Minor spaghetti from Dino De Laurentiis starring Thomas Hunter along with Dan Duryea and an over the top Henry Silva. It’s the usual lead filled epic you’d expect from the genre. I prefer my spaghetti with Lee Van Cleef but this will do in a pinch. It was nice to see one of my favorites in Duryea.
Jerry Brewster (Thomas Hunter) and Ken Seagall are riding a wagon carrying an army payroll. Up ahead…Yankees. They draw cards to see who stays with the wagon and who takes off with the money. Ken says it could buy a nice ranch. Jerry draws the low card and Ken takes off. Before he leaves Jerry makes him promise to take care of his wife and young son.
The Yankees catch up with the wagon. Jerry says he was alone. The don’t believe him and use him for a punching bag. The war is over but..so what? Jerry will spend the next five years in prison.
Five years later Jerry is released. He doesn’t know it but Ken owns a big ranch. Jerry rides home only to find it abandoned. There’s a diary with an entry written by his wife that says she was told Jerry was killed in the war. She doesn’t believe it.
Ken, now under a different last name, finds out that Jerry is free. He orders his foreman Garcia Mendez (Henry Silva) to send two men to kill him. When they get to Jerry’s place they open fire and Jerry heads for the barn. In the hayloft is Winny Getz (Dan Duryea). He tosses him a pistol with two shots. He makes one count and needs a knife to to finish off the other shooter.
Getz knows he’s out for revenge after finding out Ken refused his wife a loan and she was tossed off the ranch. She’s dead and Ken has his son. Getz says he should make Ken think he’s dead. He tells Jerry that he’s out of work and needs a job. He’ll get one at Ken’s ranch. To prove Jerry’s dead Getz takes a knife and cuts a tattoo off Jerry’s arm that has his wife’s name in a heart. It works and Getz is hired.

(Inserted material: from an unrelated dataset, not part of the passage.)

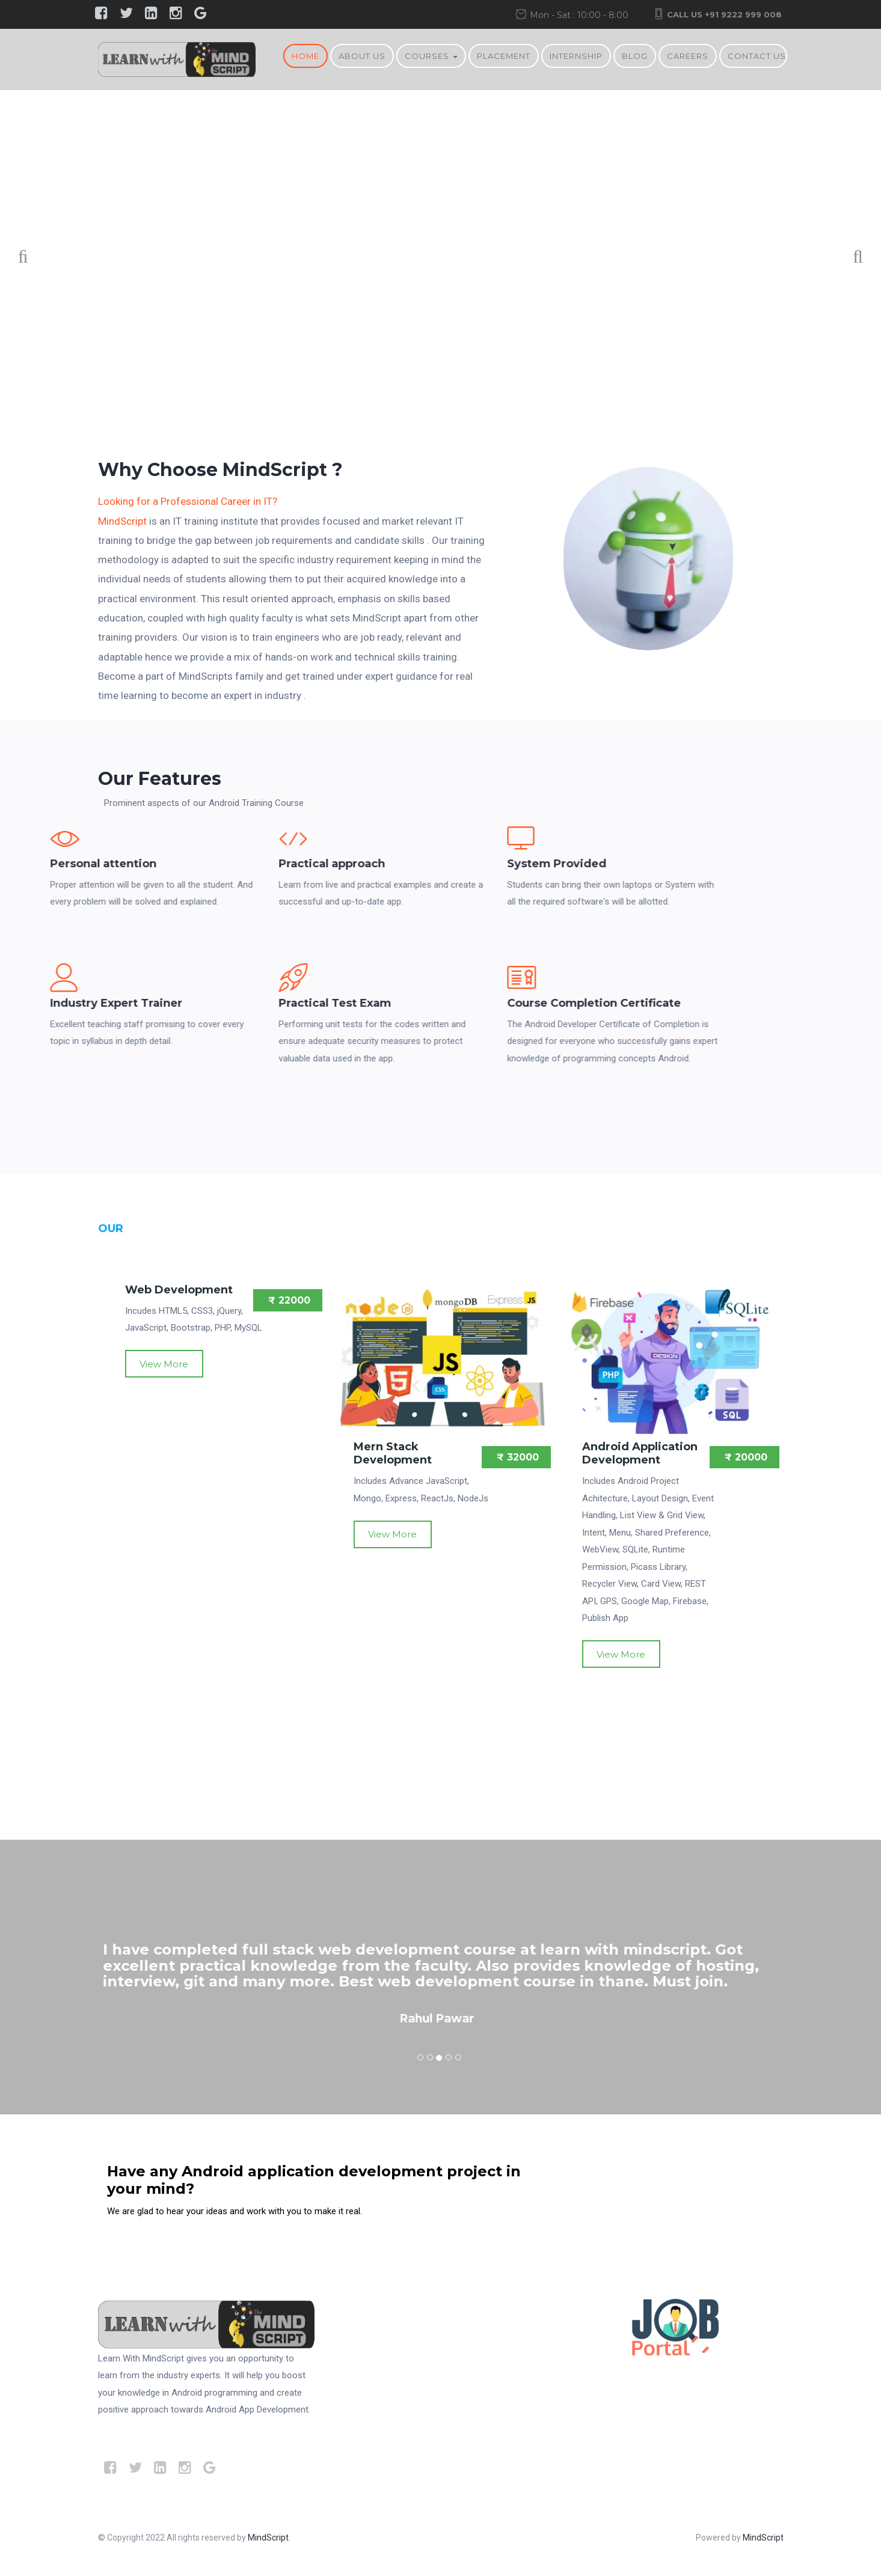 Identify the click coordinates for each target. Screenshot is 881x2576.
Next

Jerry goes into Austin to Horner’s saloon and starts winning at craps. Saloon singer Hattie Gradner is upset that it’s distracting from her awful performance. Two of Mendezs’ men come in. One throws a three and insists it’s a seven and takes the money. Horner tries to toss them out. No luck. Then Jerry takes over and kills both of them.
On the trail Jerry runs into a small boy practicing with a slingshot. No doubt it’s his son Timmy. Later Mendez and a group of his men run into Jerry and the battle is on. Jerry takes care of all of them. As they around all tuckered out Mendez draws his pistol. Instead of killing Jerry he hires him.
At the ranch Getz doesn’t let on he knows him. Ken’s sister Mary Ann hears Jerry calling out in his delirium and goes to help him. Outside she’s confronted by Mendez who says she’ll go off with him one day to Mexico whether she likes it or not. He says she’ll learn.
Twelve of the men are going to ride out the next day with horses. Jerry sneaks into town and gets Horner to gather some men and ambush them on the trail. It’s a success….almost. One man survives and rides back to the ranch and tells Mendez what happen. He know someone double crossed them but can’t figure out who.
Mendez gets all the men together. It’s time to go to Austin and wipe everybody out. Mendez and Jerry are riding together. They get to a blacksmith’s place where Timmy stays. Jerry makes an excuse to get away from Mendez long enough to give Timmy a note to deliver to Horner warning him about what’s about to happen.
Timmy gets to town and Hattie grabs the note. She makes sure Horner doesn’t get it. The gang rides in and opens fire on everybody. Jerry gets upstairs and tells Horner what’s going on and he rides off. Everyone else is headed for Boot Hill.
Back at the ranch there’s a big party to celebrate their victory. Jerry and Mendez get into it when Jerry refuse to drink to the victory. Ken wants to know what’s going on. Jerry turns slowly and tells Ken who he is and what he’s going to do. He manages to grab Timmy and ride into Austin. The town is deserted…except for Getz.
Now there’s an unbelievable showdown between Jerry and Getz against Mendez and everyone else.
But wait….there’s more. There’s a nice little twist at the very end. There are a lot better spaghetti westerns out there but it’s always good to see Dan Duryea and Henry Silva is fun to watch as the psycho foreman.
The soundtrack is awful. It’s no wonder the usually reliable Ennio Morricone used the alias Leo Nichols.